Several factors contributed to the bursting of the tank. Some hypothesized that the fermentation process caused carbon dioxide to build up inside the tank, until its rivets burst. Alternatively, a 2014 structural engineering analysis by Ronald Mayville found that steel used to make the tank was half as thick as it should have been, given its size, and also was far more brittle than modern steel because of the absence of manganese. Furthermore, the rivet holes were not reinforced, making them more likely to deteriorate under stress.
Yet nobody had really studied the fluid dynamics of how the molasses behaved during the flood until aerospace-engineer-turned-science-communicator Nicole Sharp teamed up last year with Harvard graduate students Jordan Kennedy and Shmuel Rubinstein to conduct rheological studies of the substance and model the resulting data. Then they compared the models’ predictions with historical accounts of the actual flood. And those predictions matched reasonably well with the details Sharp et al. gleaned from the archives.
By doing so, they gained some insight into highly viscous spreading flows. Molasses typically falls into the category of a shear-thinning non-Newtonian fluid, but Sharp et al. decided to use classical fluid models for their study because at sufficiently cold temperatures — like those on that fateful January day in Boston — it behaves more like a classical fluid. In other words, temperature has more of an effect on the viscosity of molasses at very cold temperatures than deformation. Additional research should shed light on likely convective mixing between warm and cold molasses inside the storage tank just prior to the structural failure, which may have also contributed to the accident.

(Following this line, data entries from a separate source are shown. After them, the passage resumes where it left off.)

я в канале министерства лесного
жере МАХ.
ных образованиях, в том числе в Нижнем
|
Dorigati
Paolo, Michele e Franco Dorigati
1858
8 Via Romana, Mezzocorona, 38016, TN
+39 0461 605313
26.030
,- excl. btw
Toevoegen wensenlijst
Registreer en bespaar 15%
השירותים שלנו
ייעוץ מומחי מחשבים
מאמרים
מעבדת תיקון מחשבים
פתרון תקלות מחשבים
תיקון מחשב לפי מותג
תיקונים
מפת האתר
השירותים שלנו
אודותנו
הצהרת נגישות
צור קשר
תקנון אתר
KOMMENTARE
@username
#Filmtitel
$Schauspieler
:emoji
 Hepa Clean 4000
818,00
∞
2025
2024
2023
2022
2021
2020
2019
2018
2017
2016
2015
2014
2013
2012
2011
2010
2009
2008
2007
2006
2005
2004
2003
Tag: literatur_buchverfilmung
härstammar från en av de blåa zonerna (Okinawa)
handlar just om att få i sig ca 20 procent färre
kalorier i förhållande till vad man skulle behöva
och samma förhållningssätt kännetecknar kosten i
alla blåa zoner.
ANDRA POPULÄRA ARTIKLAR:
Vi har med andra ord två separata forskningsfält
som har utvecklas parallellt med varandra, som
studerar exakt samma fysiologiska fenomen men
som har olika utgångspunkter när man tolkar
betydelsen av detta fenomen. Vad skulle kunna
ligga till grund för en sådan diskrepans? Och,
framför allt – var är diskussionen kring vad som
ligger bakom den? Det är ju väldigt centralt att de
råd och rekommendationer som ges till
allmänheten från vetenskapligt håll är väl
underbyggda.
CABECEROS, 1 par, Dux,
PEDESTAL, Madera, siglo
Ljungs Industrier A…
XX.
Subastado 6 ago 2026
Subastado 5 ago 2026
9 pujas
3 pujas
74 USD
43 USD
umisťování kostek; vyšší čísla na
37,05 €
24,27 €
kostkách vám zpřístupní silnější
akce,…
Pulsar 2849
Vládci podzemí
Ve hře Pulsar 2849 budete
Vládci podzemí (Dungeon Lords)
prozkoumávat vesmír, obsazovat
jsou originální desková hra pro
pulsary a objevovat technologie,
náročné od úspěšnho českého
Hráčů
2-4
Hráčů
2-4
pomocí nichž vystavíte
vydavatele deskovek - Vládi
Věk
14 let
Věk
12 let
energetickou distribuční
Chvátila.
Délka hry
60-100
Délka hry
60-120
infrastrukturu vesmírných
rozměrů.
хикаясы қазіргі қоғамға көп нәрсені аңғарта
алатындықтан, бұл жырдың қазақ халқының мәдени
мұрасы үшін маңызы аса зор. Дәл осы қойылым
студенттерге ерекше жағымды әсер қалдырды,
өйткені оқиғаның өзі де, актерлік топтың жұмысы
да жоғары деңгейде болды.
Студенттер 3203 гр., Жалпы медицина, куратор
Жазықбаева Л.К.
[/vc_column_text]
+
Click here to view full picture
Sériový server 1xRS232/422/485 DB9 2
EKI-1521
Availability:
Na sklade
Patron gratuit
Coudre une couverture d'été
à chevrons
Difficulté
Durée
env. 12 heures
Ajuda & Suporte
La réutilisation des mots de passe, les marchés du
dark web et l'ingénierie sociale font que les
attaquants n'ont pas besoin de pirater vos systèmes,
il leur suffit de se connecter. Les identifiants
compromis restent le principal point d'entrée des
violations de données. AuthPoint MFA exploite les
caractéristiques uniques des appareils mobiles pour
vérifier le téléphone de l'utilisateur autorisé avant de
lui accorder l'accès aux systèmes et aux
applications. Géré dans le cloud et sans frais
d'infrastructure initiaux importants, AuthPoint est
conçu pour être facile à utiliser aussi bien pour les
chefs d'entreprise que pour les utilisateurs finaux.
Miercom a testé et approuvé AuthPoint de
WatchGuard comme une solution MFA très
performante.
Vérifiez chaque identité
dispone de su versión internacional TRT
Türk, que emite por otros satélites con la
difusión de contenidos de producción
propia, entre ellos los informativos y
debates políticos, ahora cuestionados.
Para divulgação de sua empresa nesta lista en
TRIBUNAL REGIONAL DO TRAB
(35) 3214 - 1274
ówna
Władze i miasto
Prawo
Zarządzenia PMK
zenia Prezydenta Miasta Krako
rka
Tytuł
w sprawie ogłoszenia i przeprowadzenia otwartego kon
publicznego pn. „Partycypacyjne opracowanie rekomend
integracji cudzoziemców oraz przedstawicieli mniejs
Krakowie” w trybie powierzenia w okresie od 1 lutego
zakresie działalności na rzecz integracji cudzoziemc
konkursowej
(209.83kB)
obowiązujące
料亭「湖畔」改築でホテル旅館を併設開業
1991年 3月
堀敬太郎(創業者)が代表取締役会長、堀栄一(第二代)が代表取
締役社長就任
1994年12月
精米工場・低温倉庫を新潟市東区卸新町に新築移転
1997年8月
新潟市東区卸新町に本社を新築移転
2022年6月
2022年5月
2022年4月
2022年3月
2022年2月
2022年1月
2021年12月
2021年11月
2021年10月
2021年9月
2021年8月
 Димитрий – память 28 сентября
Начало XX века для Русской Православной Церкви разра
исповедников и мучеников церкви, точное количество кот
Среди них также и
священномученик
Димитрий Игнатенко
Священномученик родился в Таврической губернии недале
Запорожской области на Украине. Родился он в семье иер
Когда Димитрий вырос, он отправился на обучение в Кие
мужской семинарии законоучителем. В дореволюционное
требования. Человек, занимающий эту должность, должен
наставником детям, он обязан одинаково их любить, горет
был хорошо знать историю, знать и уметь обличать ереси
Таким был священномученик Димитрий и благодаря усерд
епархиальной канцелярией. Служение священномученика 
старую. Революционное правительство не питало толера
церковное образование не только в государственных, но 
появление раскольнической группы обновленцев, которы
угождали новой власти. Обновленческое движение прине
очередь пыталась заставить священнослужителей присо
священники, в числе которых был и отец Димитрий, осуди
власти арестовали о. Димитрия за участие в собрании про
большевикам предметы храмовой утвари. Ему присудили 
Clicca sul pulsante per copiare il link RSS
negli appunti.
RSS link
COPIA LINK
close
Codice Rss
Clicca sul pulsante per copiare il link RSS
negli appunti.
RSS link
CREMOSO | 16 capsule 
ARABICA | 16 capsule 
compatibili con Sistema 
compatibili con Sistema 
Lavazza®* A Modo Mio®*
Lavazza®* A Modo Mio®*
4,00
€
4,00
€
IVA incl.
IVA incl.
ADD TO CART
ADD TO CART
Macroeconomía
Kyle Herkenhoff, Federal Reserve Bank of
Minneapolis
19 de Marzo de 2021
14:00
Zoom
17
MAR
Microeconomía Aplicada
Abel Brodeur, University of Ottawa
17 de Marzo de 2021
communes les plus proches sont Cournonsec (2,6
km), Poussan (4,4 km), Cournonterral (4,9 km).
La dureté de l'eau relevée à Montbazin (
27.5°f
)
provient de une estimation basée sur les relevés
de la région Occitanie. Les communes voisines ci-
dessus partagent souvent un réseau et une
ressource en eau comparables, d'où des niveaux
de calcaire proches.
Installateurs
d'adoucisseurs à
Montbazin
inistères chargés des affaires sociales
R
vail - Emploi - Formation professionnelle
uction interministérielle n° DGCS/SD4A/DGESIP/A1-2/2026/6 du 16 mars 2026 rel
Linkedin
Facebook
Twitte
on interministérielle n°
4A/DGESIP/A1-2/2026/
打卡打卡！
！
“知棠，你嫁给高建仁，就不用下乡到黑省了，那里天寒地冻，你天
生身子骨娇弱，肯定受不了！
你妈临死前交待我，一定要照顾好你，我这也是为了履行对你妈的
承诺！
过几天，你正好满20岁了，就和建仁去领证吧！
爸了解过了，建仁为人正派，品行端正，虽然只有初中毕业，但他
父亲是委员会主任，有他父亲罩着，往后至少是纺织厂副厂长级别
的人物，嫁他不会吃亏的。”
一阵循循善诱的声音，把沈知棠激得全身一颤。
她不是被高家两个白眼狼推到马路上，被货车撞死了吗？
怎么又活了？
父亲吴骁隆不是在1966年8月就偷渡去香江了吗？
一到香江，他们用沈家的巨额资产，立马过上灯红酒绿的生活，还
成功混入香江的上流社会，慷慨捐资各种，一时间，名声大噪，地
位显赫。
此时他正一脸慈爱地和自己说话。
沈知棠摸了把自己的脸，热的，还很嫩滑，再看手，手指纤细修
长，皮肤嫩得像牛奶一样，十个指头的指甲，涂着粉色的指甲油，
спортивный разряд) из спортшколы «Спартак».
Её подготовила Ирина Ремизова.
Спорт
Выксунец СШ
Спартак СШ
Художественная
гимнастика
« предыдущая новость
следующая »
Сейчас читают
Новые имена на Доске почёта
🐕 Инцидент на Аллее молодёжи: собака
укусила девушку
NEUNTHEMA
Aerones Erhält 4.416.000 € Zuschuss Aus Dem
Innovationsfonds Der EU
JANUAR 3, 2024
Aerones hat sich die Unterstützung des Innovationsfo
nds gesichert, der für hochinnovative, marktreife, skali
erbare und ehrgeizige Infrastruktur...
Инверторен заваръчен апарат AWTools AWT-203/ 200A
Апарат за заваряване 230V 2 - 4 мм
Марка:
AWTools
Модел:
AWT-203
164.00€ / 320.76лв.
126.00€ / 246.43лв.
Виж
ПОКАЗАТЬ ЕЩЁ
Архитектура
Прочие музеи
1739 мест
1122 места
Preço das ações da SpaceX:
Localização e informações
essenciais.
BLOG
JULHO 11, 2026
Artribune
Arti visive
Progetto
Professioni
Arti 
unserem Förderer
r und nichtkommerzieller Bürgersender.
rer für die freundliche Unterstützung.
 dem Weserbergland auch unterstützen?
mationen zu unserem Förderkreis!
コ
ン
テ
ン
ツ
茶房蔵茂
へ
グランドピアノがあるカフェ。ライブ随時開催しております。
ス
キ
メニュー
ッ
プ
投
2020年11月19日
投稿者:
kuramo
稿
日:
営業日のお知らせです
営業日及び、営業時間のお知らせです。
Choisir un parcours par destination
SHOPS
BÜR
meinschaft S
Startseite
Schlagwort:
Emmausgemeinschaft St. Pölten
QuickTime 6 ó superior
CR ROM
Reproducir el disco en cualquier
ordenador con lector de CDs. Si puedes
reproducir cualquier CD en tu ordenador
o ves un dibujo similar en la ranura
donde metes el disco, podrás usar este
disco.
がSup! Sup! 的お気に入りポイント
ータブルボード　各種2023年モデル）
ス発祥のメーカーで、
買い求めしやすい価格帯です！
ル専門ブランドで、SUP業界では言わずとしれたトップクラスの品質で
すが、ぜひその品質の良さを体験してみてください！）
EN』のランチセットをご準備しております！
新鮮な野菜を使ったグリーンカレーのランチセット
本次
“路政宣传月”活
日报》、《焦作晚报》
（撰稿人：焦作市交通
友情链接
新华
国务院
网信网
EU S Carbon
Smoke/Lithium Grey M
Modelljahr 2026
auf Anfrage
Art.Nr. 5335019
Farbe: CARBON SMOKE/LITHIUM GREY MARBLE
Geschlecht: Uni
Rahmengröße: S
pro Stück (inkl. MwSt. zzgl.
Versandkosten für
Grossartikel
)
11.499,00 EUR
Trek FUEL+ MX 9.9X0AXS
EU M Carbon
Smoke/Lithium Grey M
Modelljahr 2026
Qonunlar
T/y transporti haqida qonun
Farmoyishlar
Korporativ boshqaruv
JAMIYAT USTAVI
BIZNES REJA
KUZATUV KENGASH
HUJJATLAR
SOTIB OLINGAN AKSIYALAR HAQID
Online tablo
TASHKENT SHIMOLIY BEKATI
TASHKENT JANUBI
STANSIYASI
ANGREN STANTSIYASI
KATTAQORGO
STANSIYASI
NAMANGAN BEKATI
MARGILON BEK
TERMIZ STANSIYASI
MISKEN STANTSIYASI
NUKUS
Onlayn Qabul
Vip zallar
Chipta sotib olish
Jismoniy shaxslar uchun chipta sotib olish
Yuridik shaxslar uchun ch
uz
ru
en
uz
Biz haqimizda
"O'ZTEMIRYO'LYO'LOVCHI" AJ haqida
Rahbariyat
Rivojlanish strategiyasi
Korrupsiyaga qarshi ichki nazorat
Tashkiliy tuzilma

Sharp believes that understanding the physics of the Great Molasses Flood could provide insight onto other structural failures, such as breached levees or industrial spills. But the flood is also a useful interdisciplinary educational tool, incorporating fluid dynamics, structural mechanics, and engineering, in addition to history, ethics, and law. "We hope that, by shedding some light on the physics of a fascinating and surreal historical event, we can inspire a greater appreciation for fluid dynamics among out students and the public," said Sharp.